Avoid the temptation to use “trendy” design choices that make accessibility harder for keyboard-only users. For example, navigation options that only appear when a cursor hovers over a certain spot leave these users with no way to activate the navigation and access that content.

Closed Captioning:
Closed captioning in your video content is essential in making it accessible to users with hearing impairment. Customised, contextual closed captions are more accurate and a better option than auto-generated closed captions.

Audio Descriptions:
Audio descriptions provide another way to make your video content more accessible, by catering to users with visual impairment. Video transcripts are also beneficial for those using screen readers.

Text Clarity:
Make sure all text on your website is completely legible, to make it as clear as possible for those with vision problems. Consider the font used, the text size, and the spacing between lines, words and letters.

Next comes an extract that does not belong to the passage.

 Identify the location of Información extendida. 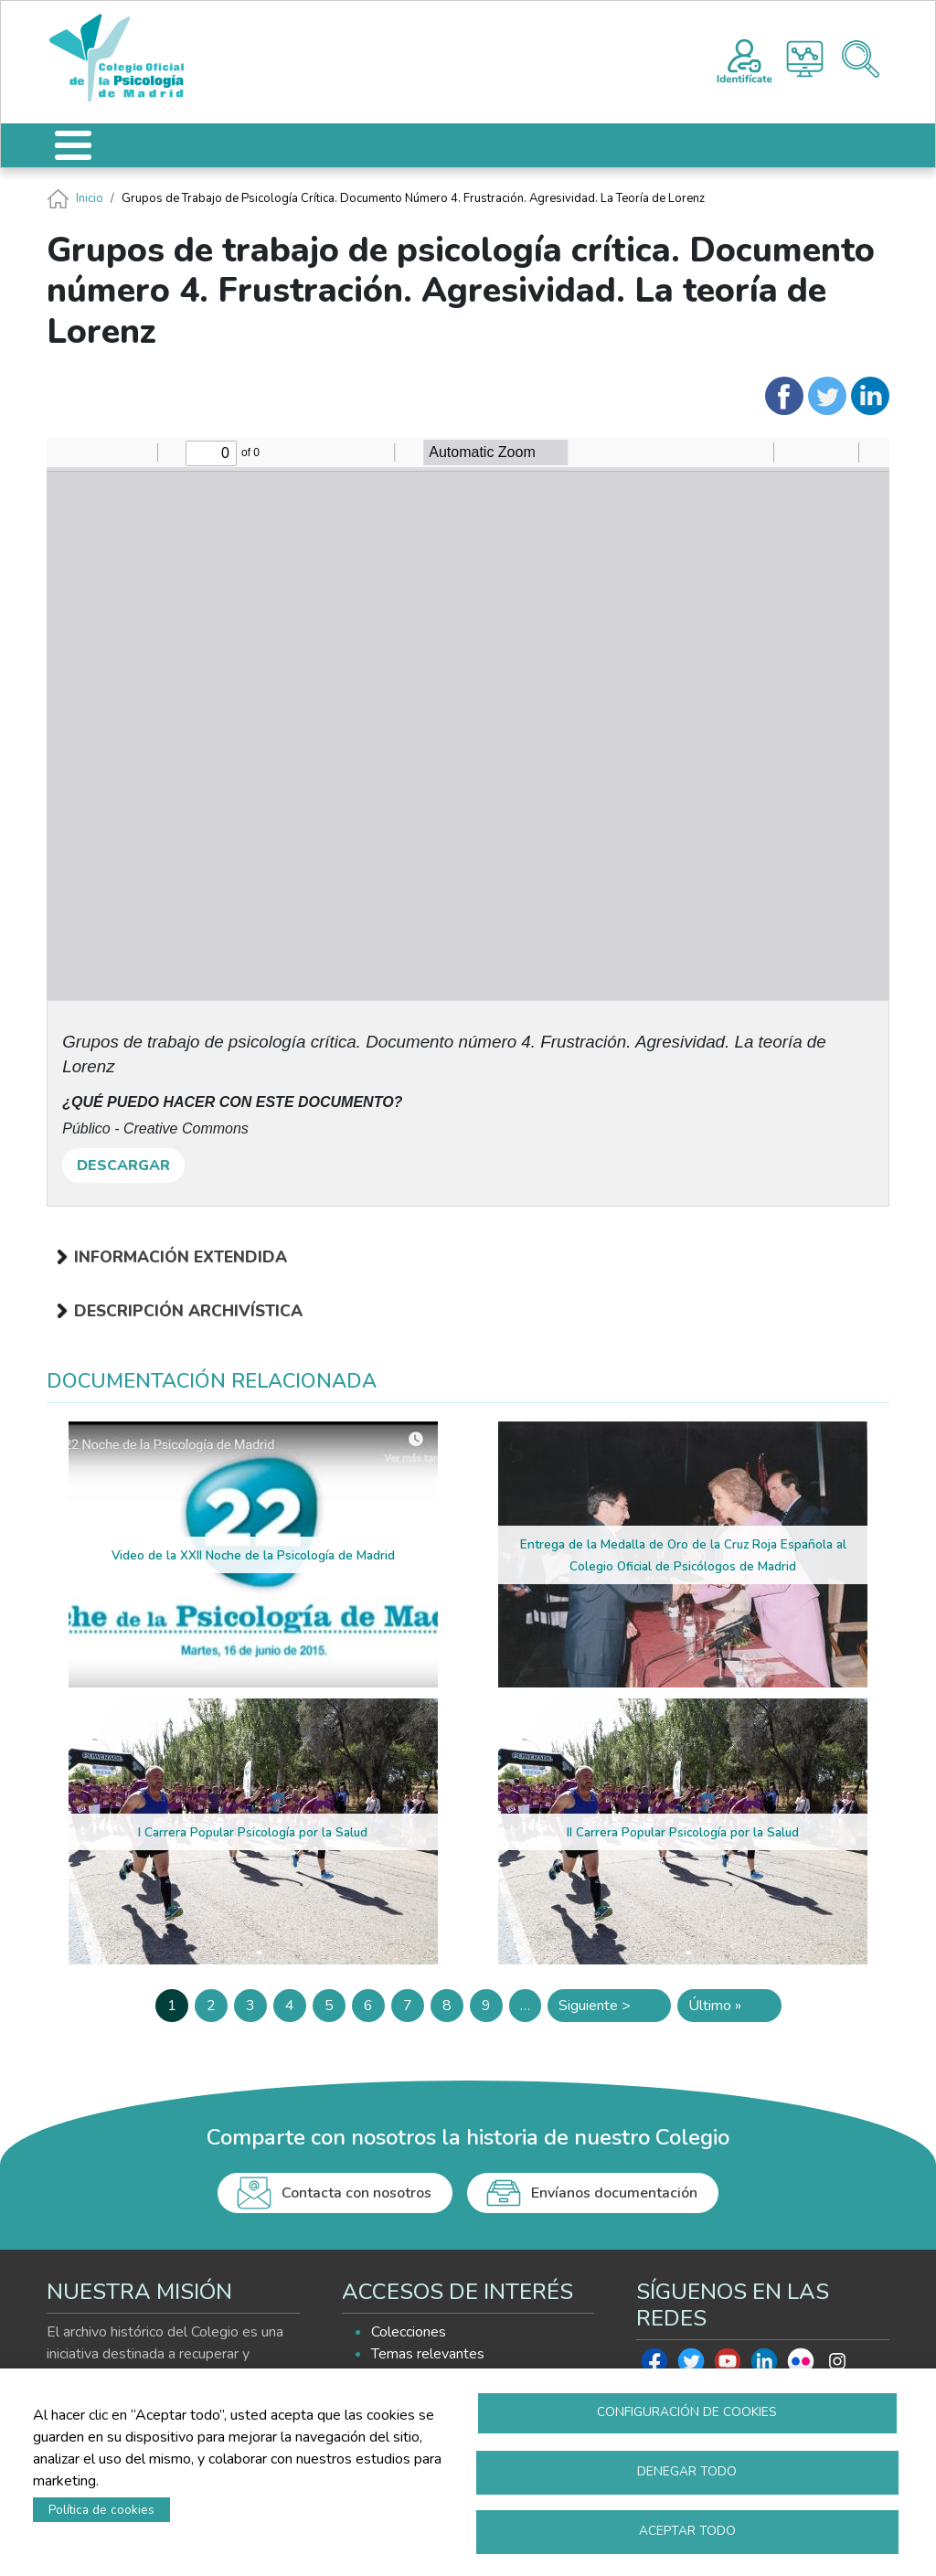
(180, 1257).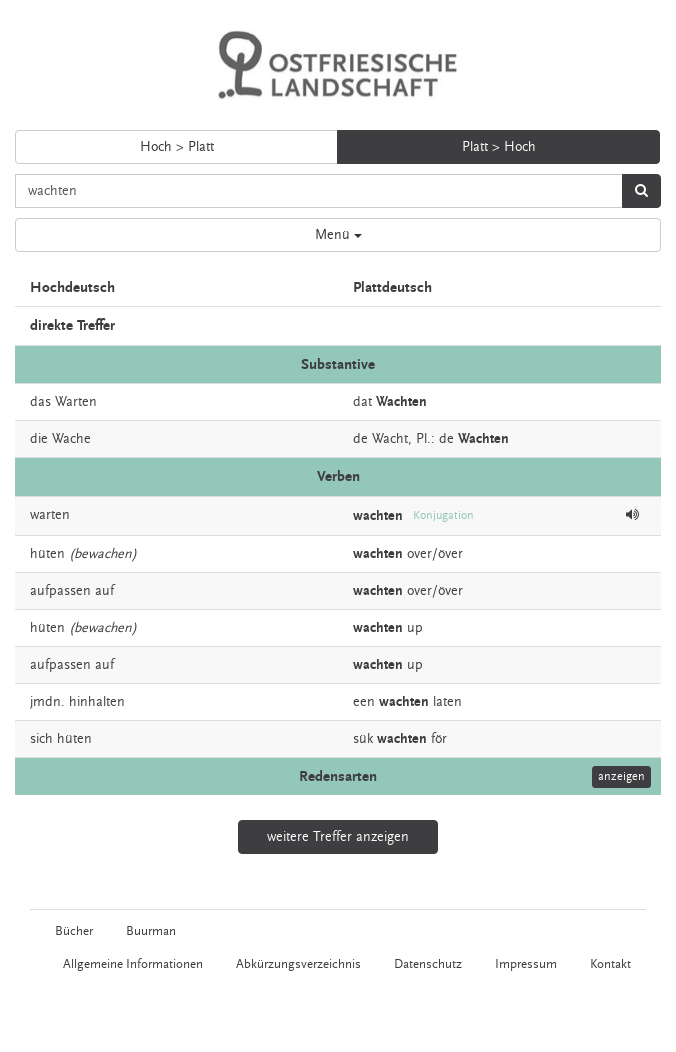 This screenshot has height=1052, width=676. Describe the element at coordinates (499, 147) in the screenshot. I see `Platt > Hoch` at that location.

40×40 Pt. Clickable Areas:
As a general rule of thumb (for assistance tools as well as various finger sizes), the clickable area on any touch control should be at least 40×40 pts.

Accessible Colours:
Did you know that one in every 12 men is colourblind? There are an estimated 300 million colourblind people in the world! There are various types of colourblindness that affect a user’s ability to see and differentiate certain colours.

There are now tools available that allow you to generate accessibility-friendly colour palettes, making your site that much easier for many more searchers to navigate. It’s also good practice to avoid relying solely on colours to communicate information visually on your website.

CAPTCHA Alternatives:
CAPTCHA tools are commonly used on login screens, to differentiate human users from spambots. The warped letters and numbers can present a problem for those with visual impairment, dyslexia, colourblindness and cognitive difficulties. They are also inaccessible to screen readers, and are published without alt text to ensure security.

If you are including CAPTCHAs on your website, provide a range of accessible options like audio-based tests or Google reCAPTCHA.

These are just a few examples of how to make your site more accessible and user-friendly for people with a wide range of challenges. Good accessibility and good UX often go hand in hand, so a more accessible website typically provides a better user experience for everyone.